DIRECTIONS
Among the entries that follow, count the lines with the word "Radiazioni" and report the number by itself.

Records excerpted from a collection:
━━━━━━

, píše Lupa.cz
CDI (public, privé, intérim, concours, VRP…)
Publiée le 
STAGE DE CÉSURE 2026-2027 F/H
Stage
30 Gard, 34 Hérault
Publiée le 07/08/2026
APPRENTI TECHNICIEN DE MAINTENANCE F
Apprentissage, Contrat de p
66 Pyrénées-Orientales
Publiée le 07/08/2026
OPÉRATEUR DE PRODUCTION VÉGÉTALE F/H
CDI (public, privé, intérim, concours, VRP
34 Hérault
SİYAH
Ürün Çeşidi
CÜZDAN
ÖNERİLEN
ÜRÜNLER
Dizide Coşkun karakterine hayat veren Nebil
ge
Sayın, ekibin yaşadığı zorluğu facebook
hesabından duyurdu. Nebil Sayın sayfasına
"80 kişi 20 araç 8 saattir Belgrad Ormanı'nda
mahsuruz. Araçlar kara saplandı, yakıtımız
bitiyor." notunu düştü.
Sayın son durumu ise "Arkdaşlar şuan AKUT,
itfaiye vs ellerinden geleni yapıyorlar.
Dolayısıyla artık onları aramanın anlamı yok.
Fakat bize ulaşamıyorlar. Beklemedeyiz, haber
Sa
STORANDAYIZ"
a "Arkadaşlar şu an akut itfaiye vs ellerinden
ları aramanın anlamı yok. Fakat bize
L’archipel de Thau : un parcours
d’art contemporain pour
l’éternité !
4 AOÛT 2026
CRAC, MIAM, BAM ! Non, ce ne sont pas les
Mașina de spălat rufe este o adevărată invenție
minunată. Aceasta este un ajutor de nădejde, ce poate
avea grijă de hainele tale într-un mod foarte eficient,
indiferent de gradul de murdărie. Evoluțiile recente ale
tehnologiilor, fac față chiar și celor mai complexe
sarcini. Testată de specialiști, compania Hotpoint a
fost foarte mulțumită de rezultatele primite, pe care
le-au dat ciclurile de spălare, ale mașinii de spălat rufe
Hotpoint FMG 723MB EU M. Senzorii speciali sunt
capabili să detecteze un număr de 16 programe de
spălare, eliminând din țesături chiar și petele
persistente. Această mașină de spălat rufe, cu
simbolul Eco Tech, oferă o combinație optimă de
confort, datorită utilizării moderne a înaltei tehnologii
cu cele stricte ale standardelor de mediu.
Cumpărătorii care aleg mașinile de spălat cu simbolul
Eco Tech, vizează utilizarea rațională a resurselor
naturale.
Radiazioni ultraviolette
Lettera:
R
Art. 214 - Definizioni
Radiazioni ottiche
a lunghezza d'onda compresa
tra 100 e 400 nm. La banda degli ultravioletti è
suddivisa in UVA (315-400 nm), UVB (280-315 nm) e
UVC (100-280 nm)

━━━━━━

ANSWER TO THE PROBLEM
2